*** INPUT DATA Section Begins ***
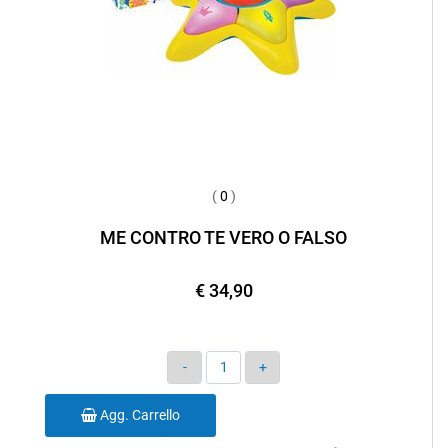
(
0
)
ME CONTRO TE VERO O FALSO
€ 34,90
Quantità
Agg. Carrello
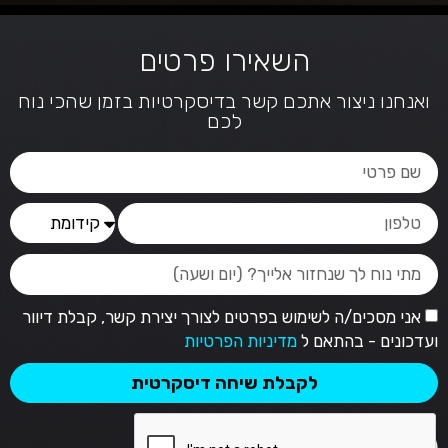
השאירו פרטים
ואנחנו ניצור אתכם קשר בדיסקרטיות בזמן שהכי נוח
לכם
אני מסכים/ה לשימוש בפרטים לצורך יצירת קשר, קבלת דיוור
ועדכונים - בהתאם ל
מדיניות הפרטיות
לקבלת שיחה דיסקרטית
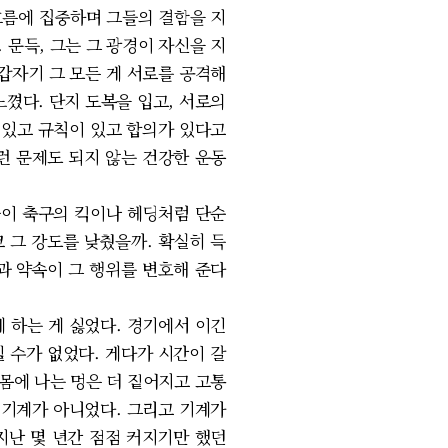
흐름에 집중하며 그들의 결함을 지
문득, 그는 그 광경이 자신을 지
갑자기 그 모든 게 서로를 공격해
꼈다. 단지 도복을 입고, 서로의
 있고 규칙이 있고 합의가 있다고
런 문제도 되지 않는 건강한 운동
들이 축구의 킥이나 헤딩처럼 단순
 그 강도를 낮췄을까. 확실히 득
과 약속이 그 행위를 변호해 준다
 하는 게 싫었다. 경기에서 이긴
 수가 없었다. 게다가 시간이 갈
몸에 나는 멍은 더 짙어지고 고통
는 기계가 아니었다. 그리고 기계가
지난 몇 년간 점점 커지기만 했던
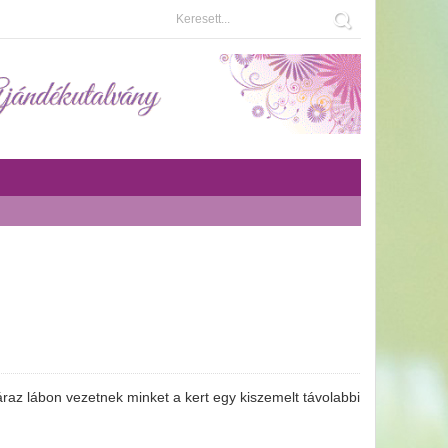
záraz lábon vezetnek minket a kert egy kiszemelt távolabbi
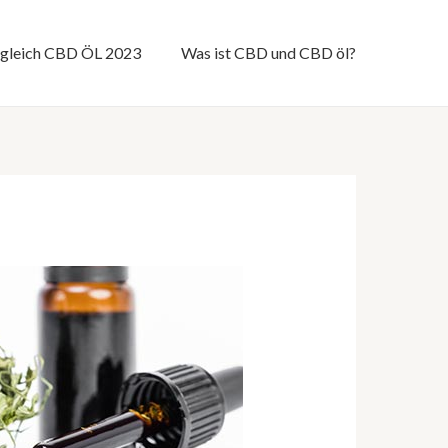
rgleich CBD ÖL 2023
Was ist CBD und CBD öl?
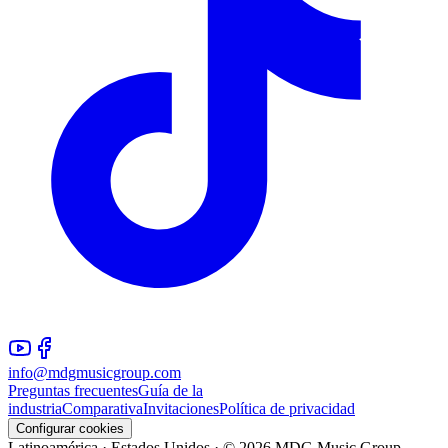
info@mdgmusicgroup.com
Preguntas frecuentes
Guía de la
industria
Comparativa
Invitaciones
Política de privacidad
Configurar cookies
Latinoamérica · Estados Unidos · © 2026 MDG Music Group —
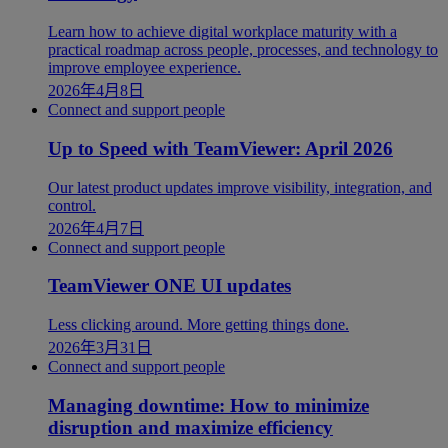
Learn how to achieve digital workplace maturity with a
practical roadmap across people, processes, and technology to
improve employee experience.
2026年4月8日
Connect and support people
Up to Speed with TeamViewer: April 2026
Our latest product updates improve visibility, integration, and
control.
2026年4月7日
Connect and support people
TeamViewer ONE UI updates
Less clicking around. More getting things done.
2026年3月31日
Connect and support people
Managing downtime: How to minimize
disruption and maximize efficiency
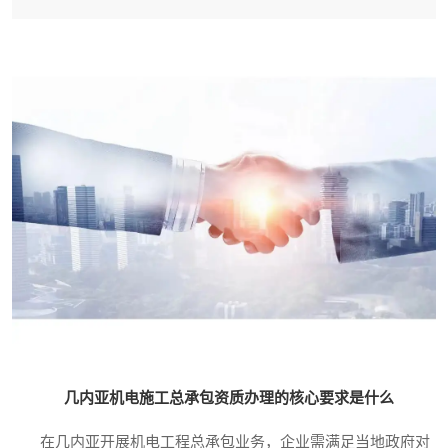
几内亚机电施工总承包资质办理的核心要求是什么
在几内亚开展机电工程总承包业务，企业需满足当地政府对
*** INPUT DATA Section Ends ***
### WHAT IS EXPECTED
Drop the images; copy every entry above exactly.

### ANSWER BOX
(
0
)
ME CONTRO TE VERO O FALSO
€ 34,90
Quantità
Agg. Carrello
השאירו פרטים
ואנחנו ניצור אתכם קשר בדיסקרטיות בזמן שהכי נוח
לכם
אני מסכים/ה לשימוש בפרטים לצורך יצירת קשר, קבלת דיוור
ועדכונים - בהתאם ל
מדיניות הפרטיות
לקבלת שיחה דיסקרטית
흐름에 집중하며 그들의 결함을 지
문득, 그는 그 광경이 자신을 지
갑자기 그 모든 게 서로를 공격해
꼈다. 단지 도복을 입고, 서로의
 있고 규칙이 있고 합의가 있다고
런 문제도 되지 않는 건강한 운동
들이 축구의 킥이나 헤딩처럼 단순
 그 강도를 낮췄을까. 확실히 득
과 약속이 그 행위를 변호해 준다
 하는 게 싫었다. 경기에서 이긴
 수가 없었다. 게다가 시간이 갈
몸에 나는 멍은 더 짙어지고 고통
는 기계가 아니었다. 그리고 기계가
지난 몇 년간 점점 커지기만 했던
záraz lábon vezetnek minket a kert egy kiszemelt távolabbi
rgleich CBD ÖL 2023
Was ist CBD und CBD öl?
info@mdgmusicgroup.com
Preguntas frecuentes
Guía de la
industria
Comparativa
Invitaciones
Política de privacidad
Configurar cookies
Latinoamérica · Estados Unidos · © 2026 MDG Music Group —
Learn how to achieve digital workplace maturity with a
practical roadmap across people, processes, and technology to
improve employee experience.
2026年4月8日
Connect and support people
Up to Speed with TeamViewer: April 2026
Our latest product updates improve visibility, integration, and
control.
2026年4月7日
Connect and support people
TeamViewer ONE UI updates
Less clicking around. More getting things done.
2026年3月31日
Connect and support people
Managing downtime: How to minimize
disruption and maximize efficiency
几内亚机电施工总承包资质办理的核心要求是什么
在几内亚开展机电工程总承包业务，企业需满足当地政府对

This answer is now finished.